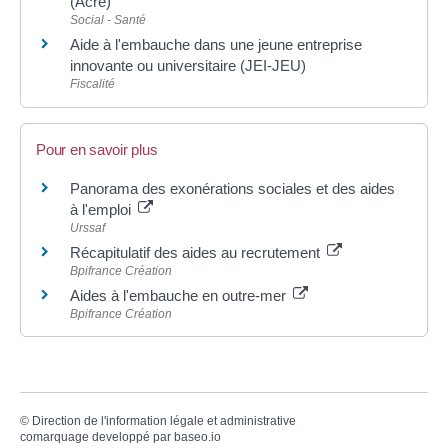
(Acre)
Social - Santé
Aide à l'embauche dans une jeune entreprise
innovante ou universitaire (JEI-JEU)
Fiscalité
Pour en savoir plus
Panorama des exonérations sociales et des aides
à l'emploi
Urssaf
Récapitulatif des aides au recrutement
Bpifrance Création
Aides à l'embauche en outre-mer
Bpifrance Création
©
Direction de l'information légale et administrative
comarquage developpé par
baseo.io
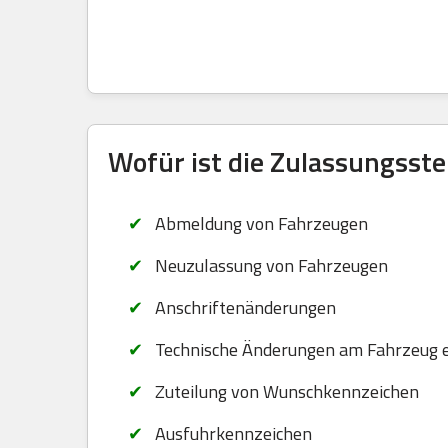
Wofür ist die Zulassungsste
Abmeldung von Fahrzeugen
Neuzulassung von Fahrzeugen
Anschriftenänderungen
Technische Änderungen am Fahrzeug 
Zuteilung von Wunschkennzeichen
Ausfuhrkennzeichen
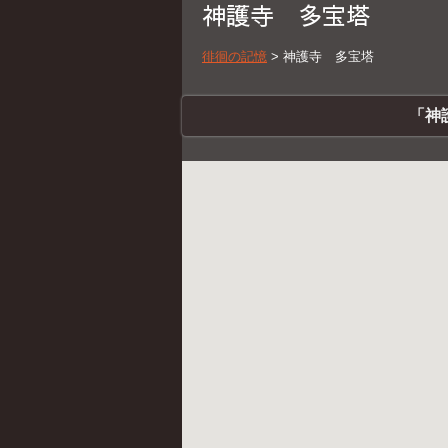
神護寺 多宝塔
徘徊の記憶
>
神護寺 多宝塔
「神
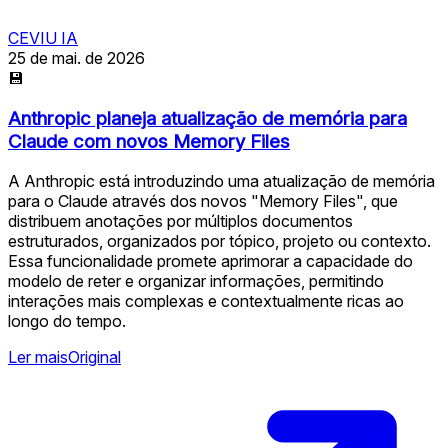
CEVIU IA
25 de mai. de 2026
💾
Anthropic planeja atualização de memória para
Claude com novos Memory Files
A Anthropic está introduzindo uma atualização de memória
para o Claude através dos novos "Memory Files", que
distribuem anotações por múltiplos documentos
estruturados, organizados por tópico, projeto ou contexto.
Essa funcionalidade promete aprimorar a capacidade do
modelo de reter e organizar informações, permitindo
interações mais complexas e contextualmente ricas ao
longo do tempo.
Ler mais
Original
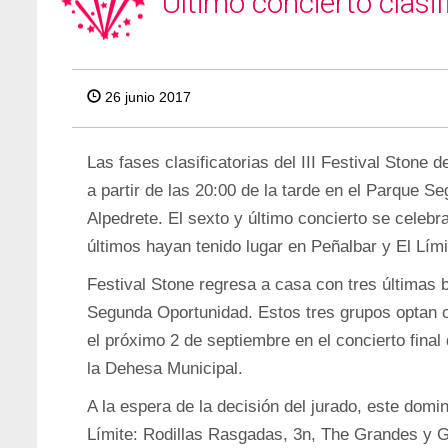
Último concierto clasif
26 junio 2017
Las fases clasificatorias del III Festival Stone d
a partir de las 20:00 de la tarde en el Parque S
Alpedrete. El sexto y último concierto se celebr
últimos hayan tenido lugar en Peñalbar y El Lími
Festival Stone regresa a casa con tres últimas
Segunda Oportunidad. Estos tres grupos optan c
el próximo 2 de septiembre en el concierto final 
la Dehesa Municipal.
A la espera de la decisión del jurado, este domin
Límite: Rodillas Rasgadas, 3n, The Grandes y 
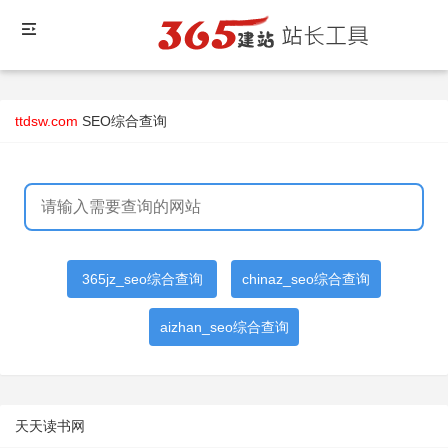
ttdsw.com
SEO综合查询
365jz_seo综合查询
chinaz_seo综合查询
aizhan_seo综合查询
天天读书网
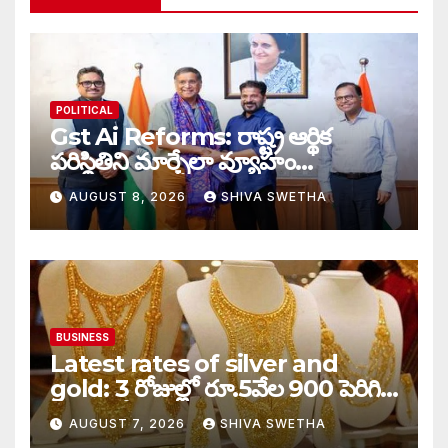
POLITICAL
Gst Ai Reforms: రాష్ట్ర ఆర్థిక
పరిస్థితిని మార్చేలా వ్యూహం…
AUGUST 8, 2026
SHIVA SWETHA
BUSINESS
Latest rates of silver and
gold: 3 రోజుల్లో రూ.5వేల 900 పెరిగిన
తులం గోల్డ్…
AUGUST 7, 2026
SHIVA SWETHA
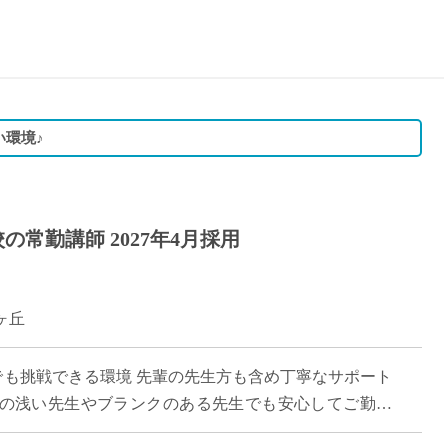
15時
土日祝
初めて
学生O
週6日
い環境♪
週5日
週4日
週3日
の常勤講師 2027年4月採用
3学期
1学期
新年度
ヶ丘
2学期
即日★
でも挑戦できる環境 先輩の先生方も含め丁寧なサポート
学校名
の浅い先生やブランクのある先生でも安心してご勤務
紹介
務の効率化も目指しており、システムの使 […]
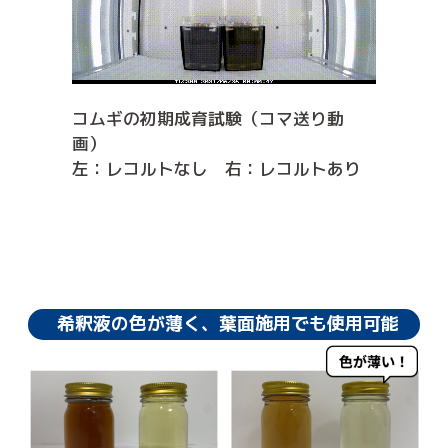
コムギの初期成育試験（コマ送り動
画）
左：レコルトなし 右：レコルトあり
希釈液の色が薄く、葉面施用でも使用可能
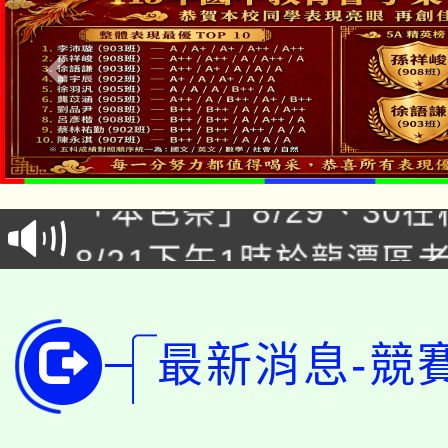
公告本校115學年度第1
「本色祭」8/29、30
代理(課)教師甄選結果
8/21下午1時於龍潭區
場熱烈登場!
告(尚有缺額)
YOUNG桃局內行報名
徵才活動。
8月14至27日，桃園
局官網。
最新消息-競
115年桃園市運動會8/1
開!
桃園市低收入戶享有免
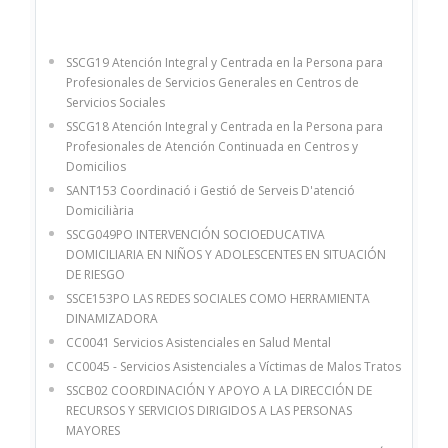
SSCG19 Atención Integral y Centrada en la Persona para
Profesionales de Servicios Generales en Centros de
Servicios Sociales
SSCG18 Atención Integral y Centrada en la Persona para
Profesionales de Atención Continuada en Centros y
Domicilios
SANT153 Coordinació i Gestió de Serveis D'atenció
Domiciliària
SSCG049PO INTERVENCIÓN SOCIOEDUCATIVA
DOMICILIARIA EN NIÑOS Y ADOLESCENTES EN SITUACIÓN
DE RIESGO
SSCE153PO LAS REDES SOCIALES COMO HERRAMIENTA
DINAMIZADORA
CC0041 Servicios Asistenciales en Salud Mental
CC0045 - Servicios Asistenciales a Víctimas de Malos Tratos
SSCB02 COORDINACIÓN Y APOYO A LA DIRECCIÓN DE
RECURSOS Y SERVICIOS DIRIGIDOS A LAS PERSONAS
MAYORES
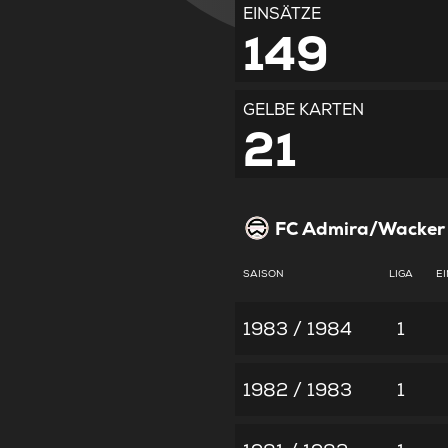
EINSÄTZE
149
GELBE KARTEN
21
FC Admira/Wacker
SAISON
LIGA
E
1983 / 1984
1
1982 / 1983
1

+--

Tally the lines of the records that hold the word "Fahrzeugen" and output only the total.

2